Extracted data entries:
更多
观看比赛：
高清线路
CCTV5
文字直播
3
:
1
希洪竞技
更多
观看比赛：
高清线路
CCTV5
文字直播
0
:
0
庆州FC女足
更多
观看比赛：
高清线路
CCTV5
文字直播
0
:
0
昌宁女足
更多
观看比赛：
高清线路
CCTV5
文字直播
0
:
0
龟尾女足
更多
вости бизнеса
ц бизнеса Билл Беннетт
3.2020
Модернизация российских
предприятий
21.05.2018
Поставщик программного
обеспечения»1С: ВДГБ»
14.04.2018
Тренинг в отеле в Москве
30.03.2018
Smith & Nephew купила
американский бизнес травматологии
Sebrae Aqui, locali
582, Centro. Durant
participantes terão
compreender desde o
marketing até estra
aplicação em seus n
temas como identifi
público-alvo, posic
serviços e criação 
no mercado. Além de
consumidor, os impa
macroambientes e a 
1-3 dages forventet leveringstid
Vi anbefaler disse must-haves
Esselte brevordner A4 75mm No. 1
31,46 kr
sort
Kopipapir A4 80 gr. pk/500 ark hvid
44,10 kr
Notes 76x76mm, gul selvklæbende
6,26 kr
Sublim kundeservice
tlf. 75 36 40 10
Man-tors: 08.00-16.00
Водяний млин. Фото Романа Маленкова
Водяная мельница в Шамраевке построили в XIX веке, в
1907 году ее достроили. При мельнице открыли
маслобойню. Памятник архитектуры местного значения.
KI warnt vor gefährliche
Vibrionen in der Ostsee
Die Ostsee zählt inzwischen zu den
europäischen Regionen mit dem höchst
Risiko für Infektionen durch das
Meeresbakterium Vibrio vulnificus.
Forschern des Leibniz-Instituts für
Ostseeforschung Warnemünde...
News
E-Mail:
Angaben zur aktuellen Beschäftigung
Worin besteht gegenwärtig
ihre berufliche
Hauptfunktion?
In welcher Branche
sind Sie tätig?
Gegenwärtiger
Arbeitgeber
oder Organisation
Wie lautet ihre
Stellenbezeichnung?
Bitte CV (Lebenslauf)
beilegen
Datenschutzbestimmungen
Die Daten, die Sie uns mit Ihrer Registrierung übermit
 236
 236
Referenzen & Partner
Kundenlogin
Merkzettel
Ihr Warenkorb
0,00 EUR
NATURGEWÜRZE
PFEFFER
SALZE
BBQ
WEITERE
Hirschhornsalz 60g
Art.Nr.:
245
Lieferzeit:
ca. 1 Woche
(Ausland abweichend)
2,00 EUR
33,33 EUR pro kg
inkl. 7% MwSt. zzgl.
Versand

**What needs to be done**. The entries above must be repeated word for word.

**Task response**.
更多
观看比赛：
高清线路
CCTV5
文字直播
3
:
1
希洪竞技
更多
观看比赛：
高清线路
CCTV5
文字直播
0
:
0
庆州FC女足
更多
观看比赛：
高清线路
CCTV5
文字直播
0
:
0
昌宁女足
更多
观看比赛：
高清线路
CCTV5
文字直播
0
:
0
龟尾女足
更多
вости бизнеса
ц бизнеса Билл Беннетт
3.2020
Модернизация российских
предприятий
21.05.2018
Поставщик программного
обеспечения»1С: ВДГБ»
14.04.2018
Тренинг в отеле в Москве
30.03.2018
Smith & Nephew купила
американский бизнес травматологии
Sebrae Aqui, locali
582, Centro. Durant
participantes terão
compreender desde o
marketing até estra
aplicação em seus n
temas como identifi
público-alvo, posic
serviços e criação 
no mercado. Além de
consumidor, os impa
macroambientes e a 
1-3 dages forventet leveringstid
Vi anbefaler disse must-haves
Esselte brevordner A4 75mm No. 1
31,46 kr
sort
Kopipapir A4 80 gr. pk/500 ark hvid
44,10 kr
Notes 76x76mm, gul selvklæbende
6,26 kr
Sublim kundeservice
tlf. 75 36 40 10
Man-tors: 08.00-16.00
Водяний млин. Фото Романа Маленкова
Водяная мельница в Шамраевке построили в XIX веке, в
1907 году ее достроили. При мельнице открыли
маслобойню. Памятник архитектуры местного значения.
KI warnt vor gefährliche
Vibrionen in der Ostsee
Die Ostsee zählt inzwischen zu den
europäischen Regionen mit dem höchst
Risiko für Infektionen durch das
Meeresbakterium Vibrio vulnificus.
Forschern des Leibniz-Instituts für
Ostseeforschung Warnemünde...
News
E-Mail:
Angaben zur aktuellen Beschäftigung
Worin besteht gegenwärtig
ihre berufliche
Hauptfunktion?
In welcher Branche
sind Sie tätig?
Gegenwärtiger
Arbeitgeber
oder Organisation
Wie lautet ihre
Stellenbezeichnung?
Bitte CV (Lebenslauf)
beilegen
Datenschutzbestimmungen
Die Daten, die Sie uns mit Ihrer Registrierung übermit
 236
 236
Referenzen & Partner
Kundenlogin
Merkzettel
Ihr Warenkorb
0,00 EUR
NATURGEWÜRZE
PFEFFER
SALZE
BBQ
WEITERE
Hirschhornsalz 60g
Art.Nr.:
245
Lieferzeit:
ca. 1 Woche
(Ausland abweichend)
2,00 EUR
33,33 EUR pro kg
inkl. 7% MwSt. zzgl.
Versand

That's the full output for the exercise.